Visions of Paradise

Thursday, October 07, 2010

Godlike Machines, part 2

The second story in the original anthology Godlike Machines is Stephen Baxter’s “Return to Titan,” which is related to the Michael Poole sub-series of his Xeelee series. I have not read the Michael Poole novels, although I know who he is through being mentioned in several stories in Baxter's Xeelee anthology Resplendent. This story reminded me of Arthur C. Clarke’s “Meeting With Medusa” and Rendezvous With Rama, since its primary emphasis was on exploring Titan and featured much scientific talk and discovery.

But since this was a Baxter story, rather than a Clarke story, there was also a strong human-interest aspect. The three explorers of Titan brought along a fourth member who was “gang-pressed” into joining them against his wishes, and the explorers were also breaking the law in disrupting a place which might contain sentience. Early in their exploration, their vehicle is destroyed first by being forced to crash on the surface by creatures resembling giant birds, and then it is totally torn apart for its metal by giant spider-like beings.

This was a good story along the lines of one of Clarke’s 70s “grand tour” stories, and while it is not Baxter at the top of his form, even middle Baxter is enjoyable reading.

Next came Cory Doctorow’s “There’s a Great Big Beautiful Tomorrow / Now is the Best Time of Your Life.” Doctorow is one of the few writers obsessed with technology whose fiction I enjoy, largely because he never forgets to tell a human-interest story which uses technological advances to set the background. In this story, Jimmy is a near-immortal boy who for most of the story remains physically 10 years old even though he has been alive for four decades. At the story’s start, Jimmy and his dad are two of the few humans living in a shattered Detroit, using giant mecha in their struggle to keep the remnants intact against attacks by equally-powerful wampuses determined to destroy all remnants of the great cities.
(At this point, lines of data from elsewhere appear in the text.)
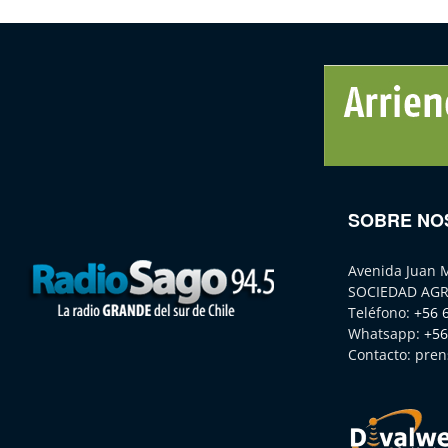
SOBRE NO
Avenida Juan 
SOCIEDAD AGR
Teléfono:
+56 
Whatsapp:
+56
Contacto:
pren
After Jimmy flees Detroit, he spends the next twenty years living in a commune whose members are artificially joined in a common emotional-bond through wires in their head, but Jimmy’s immortality prevents him from total connection to the others. Still he lives there peacefully until Jimmy’s childhood friend from Detroit shows up, who happens to be daughter of the man who destroyed the city. This is a good story about people’s motives and relationships in the midst of constant warfare between city and country. The story got a bit muddled at the end though, when the technology got out of control and the storyline got buried as a result, but most of it was worthwhile reading.